A team comprised of engineers and researchers from Thales Alenia Space, Cranfield Univeristy, and Glenalmond Technologies designed the 8.5 kg vessel, which is made of the titanium alloy Ti-6Al-4V and is approximately 1m in height. It was created using the Wire + Arc Additive Manufacturing (WAAM) procedure, which Cranfield University has developed over the last decade.

This streamlined machining process converts a digital drawing directly into a finished structure, eliminating the need for long-lead-time forgings and substantially reducing the amount of waste material produced by other forms of manufacturing.

Indeed, if manufactured traditionally, the component would have required about 30 times more raw material than its final mass.

By using the WAAM process, more than 200 kg of Ti-6Al-4V was saved per prototype.

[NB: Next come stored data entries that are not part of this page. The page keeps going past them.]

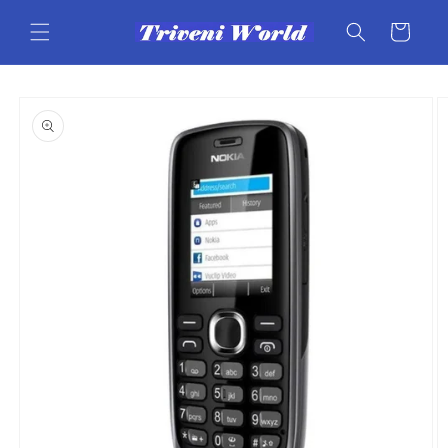
Skip to
content
Cart
Skip to
product
information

Massimo Chiampi, Study Manager for Additive Manufacturing projects at Thales Alenia Space, explained how the WAAM process came to fruition: “We were looking for an innovative manufacturing solution for the tanks, which typically suffer from long lead time with the conventional production route based on subtractive machining. Thanks to this project, we have demonstrated that the adoption of WAAM technology enhances the competitiveness of our product.

A near-net-shape item is fabricated in few days - compared to several months needed for the procurement of the standard wrought products - and also the amount of machining operation is consistently reduced.

We have achieved a 65% reduction on the overall lead time without giving up the requested performances and this provides a benefit also in terms of design flexibility, making it possible to answer customer needs at a late stage of the project.”

After being manufactured at Cranfield, the titanium vessel was sent to Glenalmond Technologies where it was stress-relieved, laserscanned, machined, and inspected using ultrasonic techniques. The final inspection was performed by Agiometrix using an optical scanner and computer tomography (CT-scan) for internal quality analysis. Thales Alenia Space then ensured that the part met mechanical requirements and specifications.

Satisfied that the vessel fulfilled the technical and quality driving requirements, the team is now proceeding to the building of a second prototype. This will allow them to fine tune the whole manufacturing cycle, demonstrate the repeatability and reliability of the process, and push the implementation of the new approach into flight hardware.

“We have been developing WAAM technology for more than 10 years,” reflected Dr. Jialuo Ding, principal research fellow at Cranfield University, “and it is very satisfying to see it reach this level of commercial maturity.”